▽

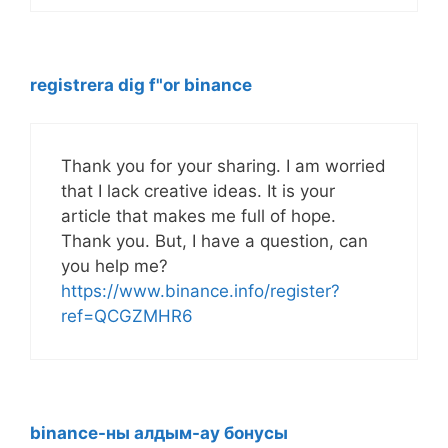
registrera dig f"or binance
Thank you for your sharing. I am worried
that I lack creative ideas. It is your
article that makes me full of hope.
Thank you. But, I have a question, can
you help me?
https://www.binance.info/register?
ref=QCGZMHR6
binance-ны алдым-ау бонусы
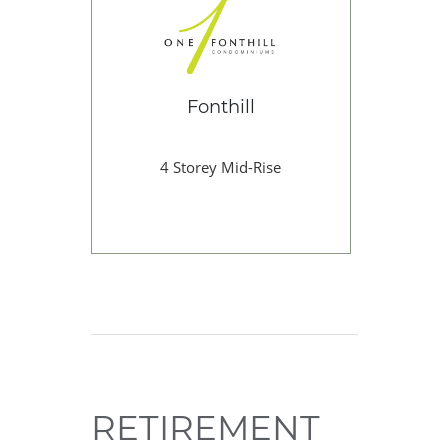
Fonthill
4 Storey Mid-Rise
RETIREMENT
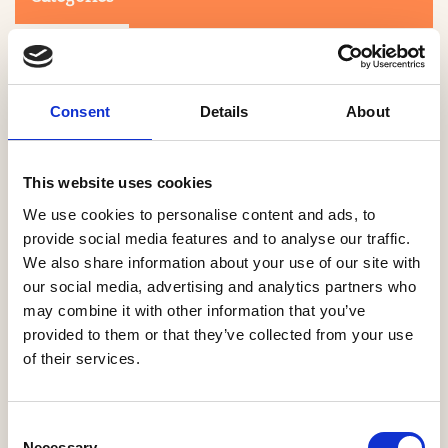
Consent
Details
About
This website uses cookies
Search
We use cookies to personalise content and ads, to
provide social media features and to analyse our traffic.
We also share information about your use of our site with
0-9
A
B
C
D
E
F
G
H
I
J
K
L
M
N
O
P
Q
R
our social media, advertising and analytics partners who
S
T
U
V
W
X
Y
Z
may combine it with other information that you’ve
provided to them or that they’ve collected from your use
of their services.
NO PRODUCTS OR ASSOCIATES FOUND
Consent
Necessary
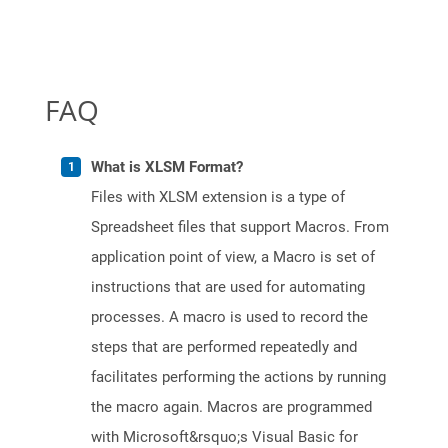
FAQ
What is XLSM Format?
Files with XLSM extension is a type of
Spreadsheet files that support Macros. From
application point of view, a Macro is set of
instructions that are used for automating
processes. A macro is used to record the
steps that are performed repeatedly and
facilitates performing the actions by running
the macro again. Macros are programmed
with Microsoft&rsquo;s Visual Basic for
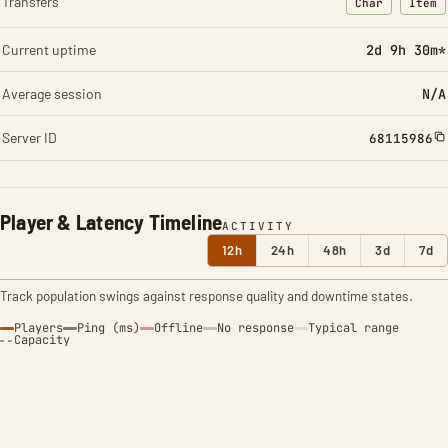
Transfers
Char
Item
: Character t
: Ite
Current uptime
2d 9h 30m*
Average session
N/A
Server ID
68115986
Player & Latency Timeline
ACTIVITY
12h
24h
48h
3d
7d
Track population swings against response quality and downtime states.
Players
Ping (ms)
Offline
No response
Typical range
Capacity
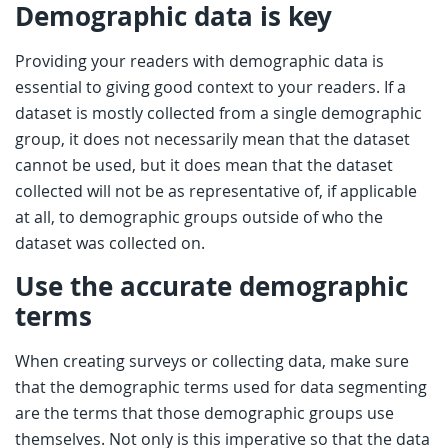
Demographic data is key
Providing your readers with demographic data is
essential to giving good context to your readers. If a
dataset is mostly collected from a single demographic
group, it does not necessarily mean that the dataset
cannot be used, but it does mean that the dataset
collected will not be as representative of, if applicable
at all, to demographic groups outside of who the
dataset was collected on.
Use the accurate demographic
terms
When creating surveys or collecting data, make sure
that the demographic terms used for data segmenting
are the terms that those demographic groups use
themselves. Not only is this imperative so that the data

△

# [Work required]
Gather all lines of the records that include the word "XLSM".

# [Expected answer]
What is XLSM Format?
Files with XLSM extension is a type of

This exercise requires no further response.